| EXERCISE BRIEF |
Leave the images out, and copy each of the records below exactly.

[Saved entries]
┄┄┄┄┄┄┄┄┄┄

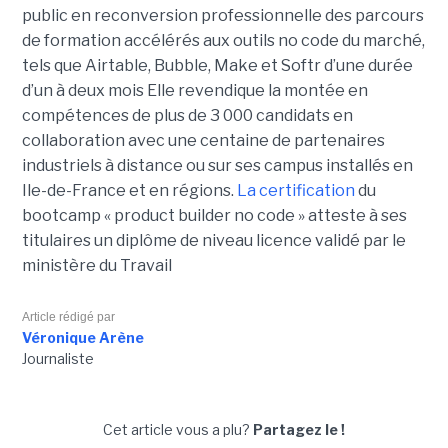
public en reconversion professionnelle des parcours
de formation accélérés aux outils no code du marché,
tels que Airtable, Bubble, Make et Softr d’une durée
d’un à deux mois Elle revendique la montée en
compétences de plus de 3 000 candidats en
collaboration avec une centaine de partenaires
industriels à distance ou sur ses campus installés en
Ile-de-France et en régions.
La certification
du
bootcamp « product builder no code » atteste à ses
titulaires un diplôme de niveau licence validé par le
ministère du Travail
Article rédigé par
Véronique Arène
Journaliste
Cet article vous a plu?
Partagez le !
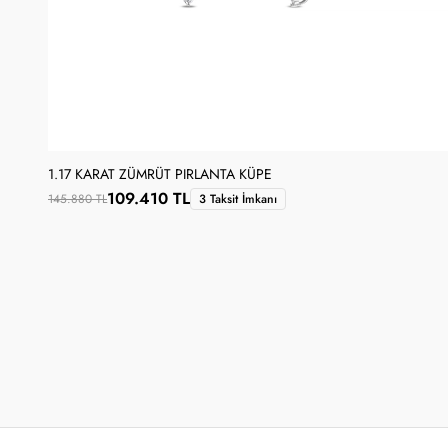
1.17 KARAT ZÜMRÜT PIRLANTA KÜPE
109.410 TL
145.880 TL
3 Taksit İmkanı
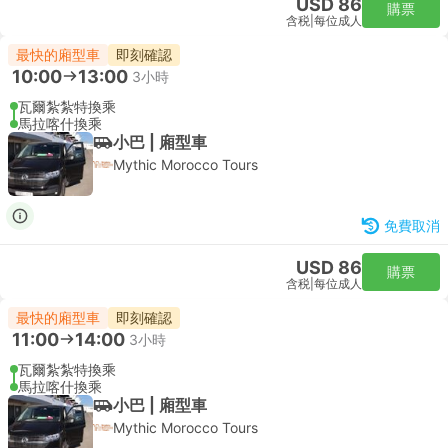
USD 86
購票
含税
|
每位成人
最快的廂型車
即刻確認
10:00
13:00
3小時
瓦爾紮紮特換乘
馬拉喀什換乘
小巴 | 廂型車
Mythic Morocco Tours
免費取消
USD 86
購票
含税
|
每位成人
最快的廂型車
即刻確認
11:00
14:00
3小時
瓦爾紮紮特換乘
馬拉喀什換乘
小巴 | 廂型車
Mythic Morocco Tours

┄┄┄┄┄┄┄┄┄┄

| ANSWER TO THE EXERCISE |
public en reconversion professionnelle des parcours
de formation accélérés aux outils no code du marché,
tels que Airtable, Bubble, Make et Softr d’une durée
d’un à deux mois Elle revendique la montée en
compétences de plus de 3 000 candidats en
collaboration avec une centaine de partenaires
industriels à distance ou sur ses campus installés en
Ile-de-France et en régions.
La certification
du
bootcamp « product builder no code » atteste à ses
titulaires un diplôme de niveau licence validé par le
ministère du Travail
Article rédigé par
Véronique Arène
Journaliste
Cet article vous a plu?
Partagez le !
1.17 KARAT ZÜMRÜT PIRLANTA KÜPE
109.410 TL
145.880 TL
3 Taksit İmkanı
USD 86
購票
含税
|
每位成人
最快的廂型車
即刻確認
10:00
13:00
3小時
瓦爾紮紮特換乘
馬拉喀什換乘
小巴 | 廂型車
Mythic Morocco Tours
免費取消
USD 86
購票
含税
|
每位成人
最快的廂型車
即刻確認
11:00
14:00
3小時
瓦爾紮紮特換乘
馬拉喀什換乘
小巴 | 廂型車
Mythic Morocco Tours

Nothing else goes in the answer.